Now, at three in the morning, she anointed Russ with oil. "I lay my hands upon you in the Name of the Father, and of the Son, and of the Holy Spirit," she said, "beseeching our Lord Jesus Christ to sustain you-" It was meant to be an outward and visible sign, but in her slippery fingers it was a talisman, a seal, a dare to God to take him now she had protected him. She would have drenched the room in holy water, hung crosses on his ventilator and saint's medals over his heart monitor if she had thought she could get away with it. Magic. Faith. Her will. God's will.
Please, God, please, please, please. Let him live…
She woke with a start when the day nurse entered. She was sagging off the end of the bed, her arms completely numb, her thighs cramping. She fell off the footstool when she tried to get up.
"Good heavens, Reverend. Fell asleep, did we?" The nurse hauled her to her feet and sent her lurching toward the waiting room. "We need to clear the room for a few," the nurse said. "Why don't we get something to eat and some fresh air in the meantime?"
"Why don't we?" Clare mumbled. She collapsed on a sofa opposite the sleeping Margy and tried to ignore the shooting pain of the circulation coming back into her limbs. She was lined up with the opening to the corridor, and so had a perfect view of Lyle MacAuley getting off the elevator. He had changed into a fresh uniform-she hoped he had burned the other one-but he was red-eyed and haggard from lack of sleep.
"You look terrible," Clare said.
"Not compared to you, I don't." He halted in front of her, like an out-of-gas car rolling to a stop where the road comes level.
"Sit down." She slapped the cushion next to her once, the best she could manage. "The CCU nurse is in there.
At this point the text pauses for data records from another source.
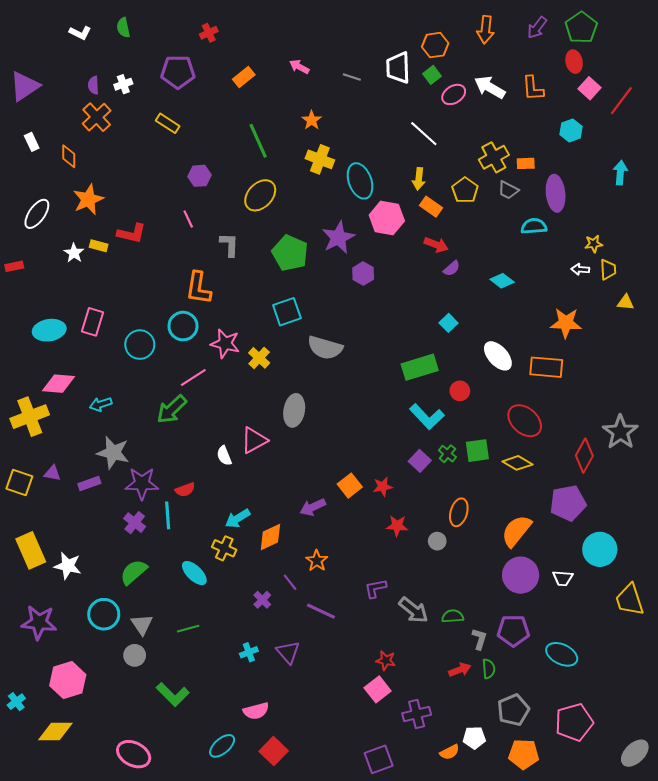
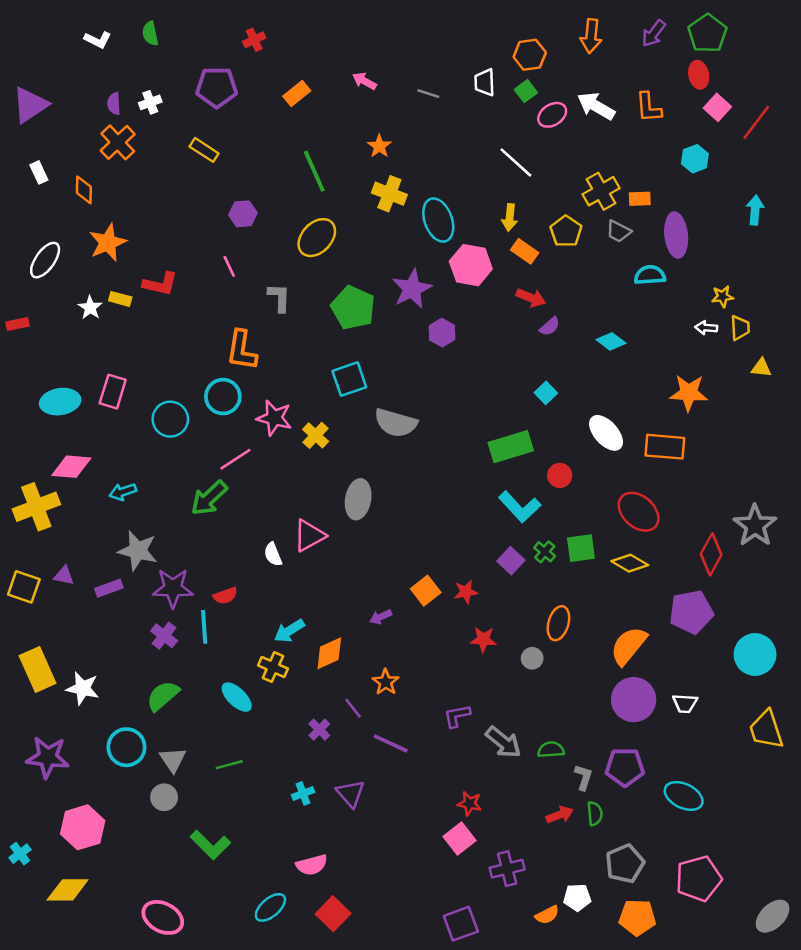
white trapezoid: (398, 68) -> (485, 82), size x0.7
purple arrow: (313, 507) -> (381, 617), size x0.7
cyan circle: (600, 549) -> (755, 655), moved

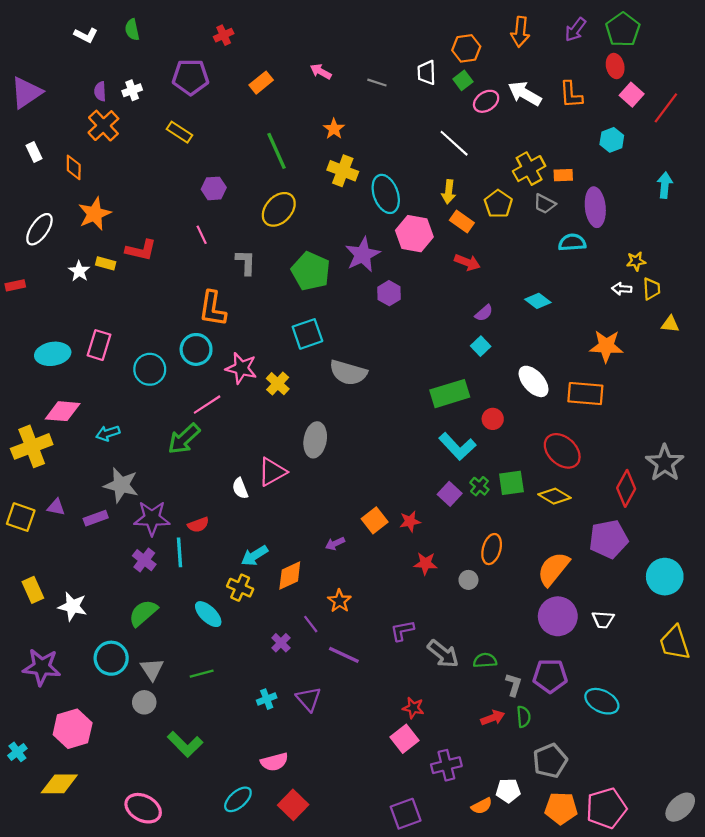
purple semicircle: (550, 326) -> (484, 313), moved
yellow rectangle: (38, 670) -> (33, 590), size x0.7
pink pentagon: (699, 879) -> (606, 808), moved

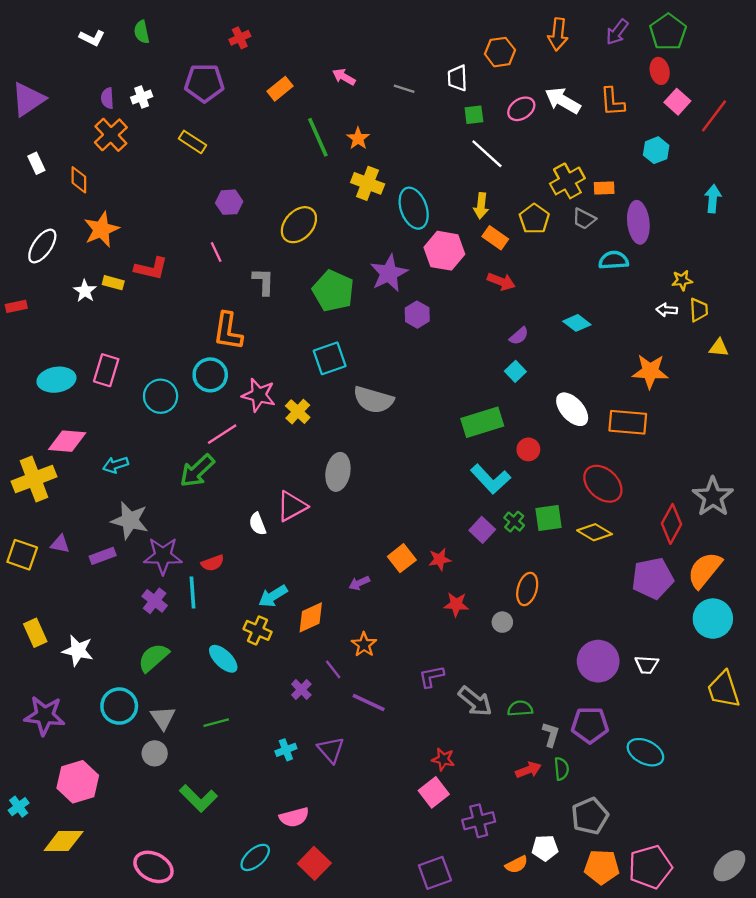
green square: (463, 80) -> (474, 115), moved, turned 30
green line: (277, 151) -> (318, 137), moved
orange semicircle: (553, 569) -> (705, 570), moved

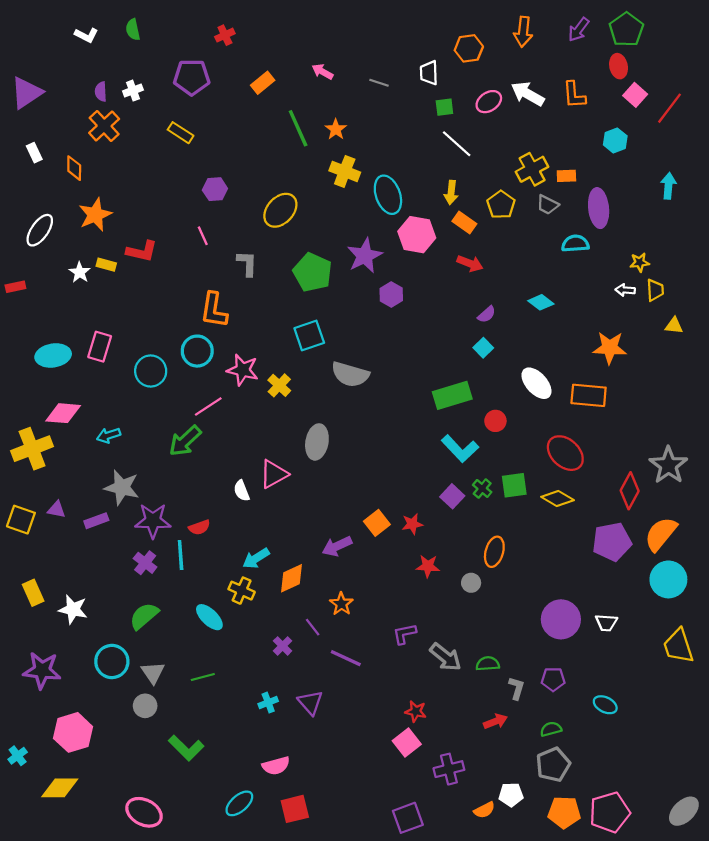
purple arrow: (359, 583) -> (337, 546), size x1.5
purple pentagon: (590, 725) -> (553, 679), size x0.7
cyan ellipse: (645, 752) -> (605, 705), size x0.7
green semicircle: (561, 769) -> (551, 729), moved, turned -100
red square: (314, 863) -> (295, 809), turned 32

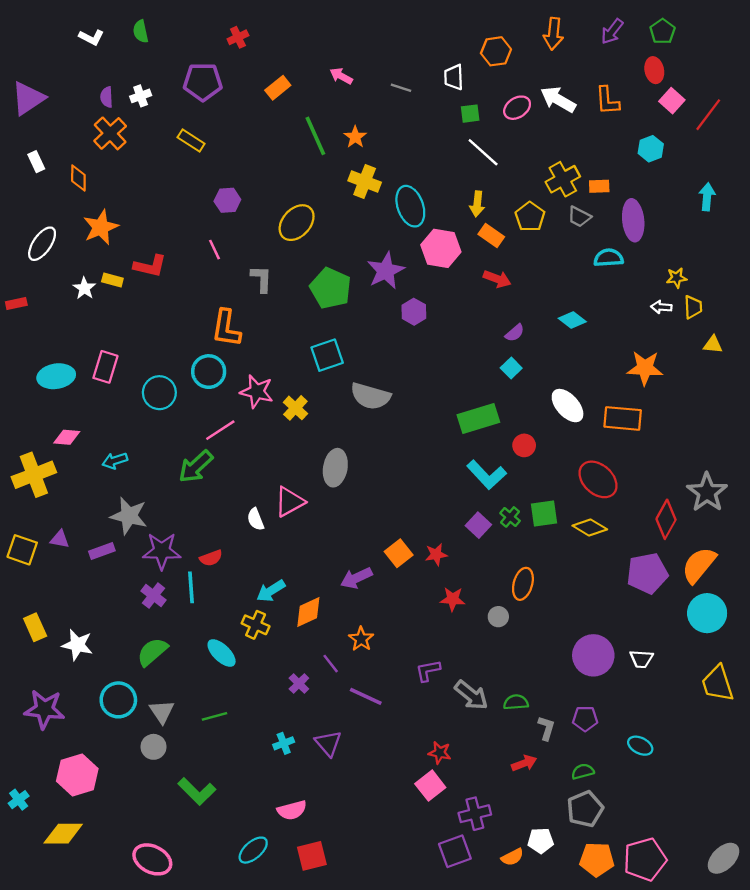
green pentagon: (626, 30) -> (663, 31), size x0.7
pink diamond: (63, 413) -> (67, 437), size x0.7
purple square: (408, 818) -> (455, 851), moved

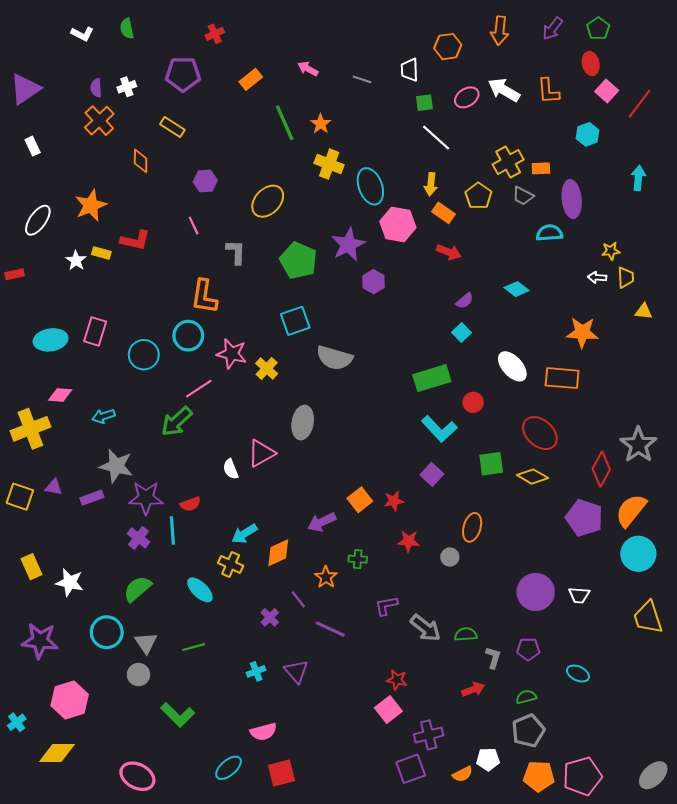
orange diamond: (78, 178) -> (141, 161), moved
green cross: (510, 517) -> (358, 559), moved, turned -36
purple pentagon: (647, 573) -> (584, 518), turned 30

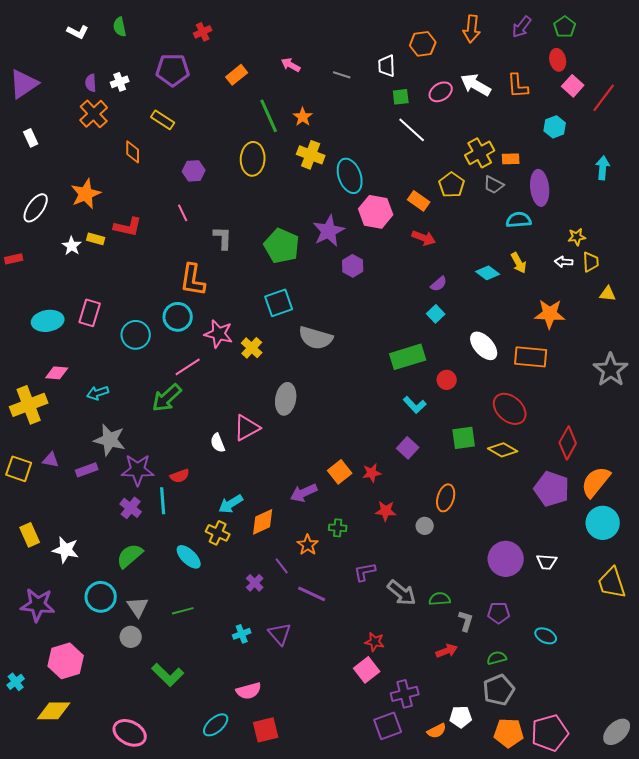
yellow arrow: (431, 184) -> (519, 263), moved, turned -35
yellow ellipse: (268, 201) -> (253, 159), moved, turned -40
cyan L-shape: (439, 429) -> (415, 405), size x0.7
gray star: (638, 445) -> (611, 370), moved

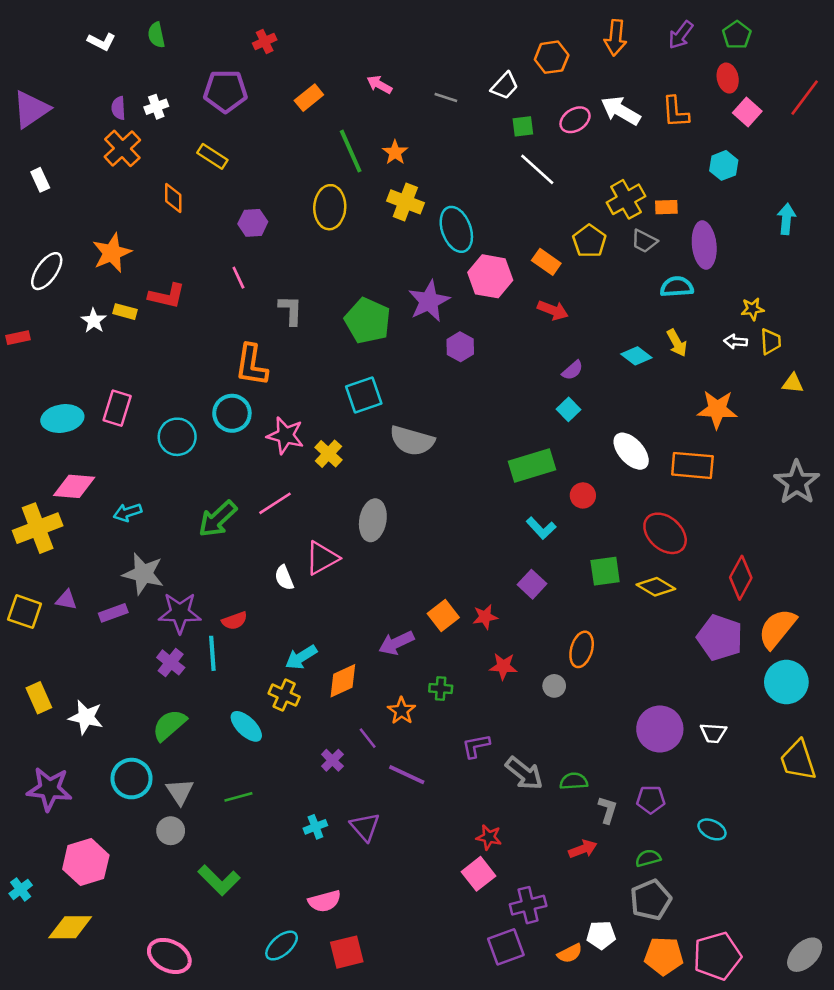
white trapezoid: (387, 66) -> (505, 86), turned -135
red line: (604, 98) -> (805, 98), moved
pink line: (188, 367) -> (275, 503), moved
pink diamond: (57, 373) -> (74, 486), size x1.4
No visitors right now."
MacAuley collapsed with a groan. He sat, simply sat, for a moment. "Any change?" he finally asked.
"No."
"Hell damn."
"Yeah."
They were silent for a while. She wondered if he was afraid to talk about it, like she was. Afraid that one wrong word, two, and she'd find herself saying I don't think he's going to make it.
"What's going on with the case?"
The lines in his face fell into something resembling a smile. "Well, that answers that."
"What?"
"I always did wonder if you were playing with police work because of Russ, or because you're terminally nosy."
"Both," she said. "Plus, it's a lot more interesting than the Mary and Martha's Guild meetings."
"Too damn interesting, these days."
She nodded. It seemed as if she could hear the slow whoosh… whoosh of the ventilator, breathing for Russ.